Vaughan Radcliffe’s research shows that better accounting, in itself, is not enough to change corporate conduct.

radcliffe-impact-08.jpgIn the early years of the 20th century, a growing number of people in the U.S. began calling for corporate reform. Known as the “progressive era,” it was a time when political leaders joined efforts to rein in the abuses of large corporations and trusts.  Their solution was to publicize the financial dealings of these corporations, through the technology of accounting.   In the words of one, “publicity would be the perfect cure to the many great evils.” 

Ivey Professor Vaughan Radcliffe is an accounting historian. He believes that accounting history is important because it helps us explain how we got to where we are today.  In a paper co-authored with Ivey Professor Mitch Stein, he shows that the work of these early corporate reformers largely failed. “Their efforts led to more and better accounting,” says Radcliffe, “but not to a lot of improvement in the conduct of corporations.”

In the study, Radcliffe and Stein looked at three U.S. successor organizations that required higher levels of accounting information: the Industrial Commission, the Bureau of Corporations, and the Federal Trade Commission. To conduct the study they worked with an archive that comprised over one thousand boxes of materials stored in the U.S. National Archives, including minutes, correspondence, speeches, and newspaper accounts.   “At the time there was a very strong belief in publicity,” says Radcliffe. “Public officials really believed in the power of accounting to lay things bare, and through publicity to bring about changes in behaviour. There was a sense that accounting mattered.”

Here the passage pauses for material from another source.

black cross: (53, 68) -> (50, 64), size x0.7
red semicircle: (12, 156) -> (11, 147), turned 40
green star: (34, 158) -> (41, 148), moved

Radcliffe and Stein concluded that the problems associated with corporate power and abuse continued to persist, despite the more stringent accounting regulations. “In the language of the literature, there was an ongoing ‘problematisation’ of corporate governance, and the problem is that you never really find a solution,” says Radcliffe.  “The succession of structures and bodies that were meant to reform corporate behaviour didn’t satisfy the concerns that instigated them.”

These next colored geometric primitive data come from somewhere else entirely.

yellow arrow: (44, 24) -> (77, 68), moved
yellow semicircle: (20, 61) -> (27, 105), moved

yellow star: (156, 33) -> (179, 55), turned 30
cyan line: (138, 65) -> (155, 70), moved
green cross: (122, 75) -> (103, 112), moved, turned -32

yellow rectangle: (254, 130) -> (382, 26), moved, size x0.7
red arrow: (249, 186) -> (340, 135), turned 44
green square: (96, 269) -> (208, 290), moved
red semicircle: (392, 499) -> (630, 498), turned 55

Existing research by European scholars suggests the opposite - that accounting can be an effective way to deal with certain issues in society. Radcliffe and Stein’s research shows that in the context of U.S. corporate governance this was not the case.  “There was a sense that accounting in and of itself would change things,” says Radcliffe. “Our argument is no, you need to take more direct action. Accounting simply yielded more and better information, but whether people actually acted on that was a different matter.”

In another study now ongoing, Radcliffe and Ivey Professor David Sharp are looking at the role of accounting information in the Anglican and Roman Catholic Churches. Mainline denominations are declining, with the result that many churches are closing or on the verge of closing. “We’re interested in the way financial information is used in the downsizing decision,” says Radcliffe. “The question is how you manage this process.”

To answer this question, Radcliffe and Sharp are conducting interviews and a review of archival materials. They’ve already identified a significant difference in approach. Common to both the Anglican and Roman Catholic Churches is a triangle of forces: people, money, and buildings. Fewer parishioners mean less money to finance ministry and for the care of church buildings that are aging and in need of repair. In the Roman Catholic Church, there is an added dynamic - a declining number of priests. This has led to “clustering”, a planning process by which several parishes are brought together to share priests. Through this form of planning, the Roman Catholic Church has worked to absorb parishes which cannot justify the exclusive use of a priest’s time or that are financially weak and could potentially fail.

The Anglican Church, on the other hand, uses a more Darwinian model: the stronger survive, and the financial accounting model becomes the planning tool. Essentially, those parishes that fail to cover their expenses are the ones that end up closing. “One of our goals is to help the churches ask how they want to marshal their resources,” says Radcliffe. “Otherwise some churches just fail because they can’t make payroll.”

As an example of resource allocation problems, Radcliffe is looking at three Anglican churches in a small town. All of them have financial and demographic issues, but rather than seeking some form of consolidation, each church is spending money to upgrade its facilities, which devotes scarce resources to buildings that are potentially surplus to long term needs.

Radcliffe is drawing on research that he did in the 90s, published in the Journal of Management Accounting Research. That study focused on a series of Fortune 500 companies that were managing the pressures of downsizing. He’s finding that churches are facing some of the same issues, and is hoping to apply some management lessons from the experience of the Fortune 500.

When their fieldwork is complete, Radcliffe and Sharp have two goals:  to write a paper aimed at a leading academic journal, and to bring about action within the churches. Says Radcliffe: “We hope to give those in the church a sense of which elements of their approach are working well and which are not, and so bring improved management to the affairs of these two historically important institutions.”